## PROBLEM TO WORK ON
Please restate the data below word for word, omitting all images.

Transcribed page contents
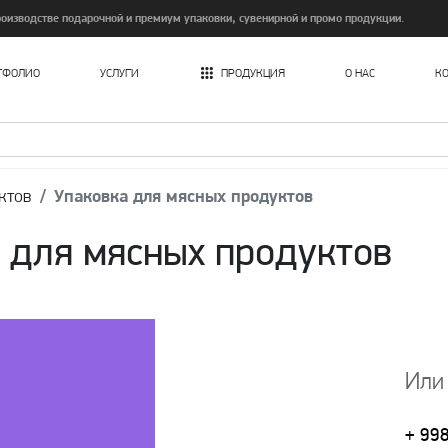
изводстве подарочной и премиум упаковки, сувенирной и промо продукции.
ТФОЛИО
УСЛУГИ
ПРОДУКЦИЯ
О НАС
К
Печать картонных пакетов в Ташкенте
ктов
Упаковка для мясных продуктов
 для мясных продуктов
Или
+ 99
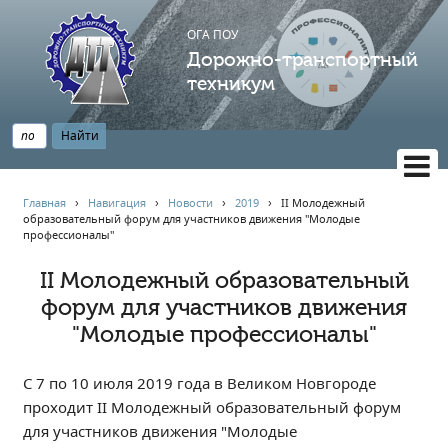
ОГА ПОУ
Дорожно-транспортный
техникум
ВЕРСИЯ САЙТА ДЛЯ СЛАБОВИДЯЩИХ
Главная
›
Навигация
›
Новости
›
2019
›
II Молодежный
образовательный форум для участников движения "Молодые
НАВИГАЦИЯ
профессионалы"
Главная
II Молодежный образовательный
Профессионалитет
форум для участников движения
АБИТУРИЕНТУ
"Молодые профессионалы"
Опрос по качеству образования
Новости
С 7 по 10 июля 2019 года в Великом Новгороде
Наблюдательный совет
проходит II Молодежный образовательный форум
для участников движения "Молодые
Информация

## SOLUTION FOR THIS PROBLEM
изводстве подарочной и премиум упаковки, сувенирной и промо продукции.
ТФОЛИО
УСЛУГИ
ПРОДУКЦИЯ
О НАС
К
Печать картонных пакетов в Ташкенте
ктов
Упаковка для мясных продуктов
 для мясных продуктов
Или
+ 99
ОГА ПОУ
Дорожно-транспортный
техникум
ВЕРСИЯ САЙТА ДЛЯ СЛАБОВИДЯЩИХ
Главная
›
Навигация
›
Новости
›
2019
›
II Молодежный
образовательный форум для участников движения "Молодые
НАВИГАЦИЯ
профессионалы"
Главная
II Молодежный образовательный
Профессионалитет
форум для участников движения
АБИТУРИЕНТУ
"Молодые профессионалы"
Опрос по качеству образования
Новости
С 7 по 10 июля 2019 года в Великом Новгороде
Наблюдательный совет
проходит II Молодежный образовательный форум
для участников движения "Молодые
Информация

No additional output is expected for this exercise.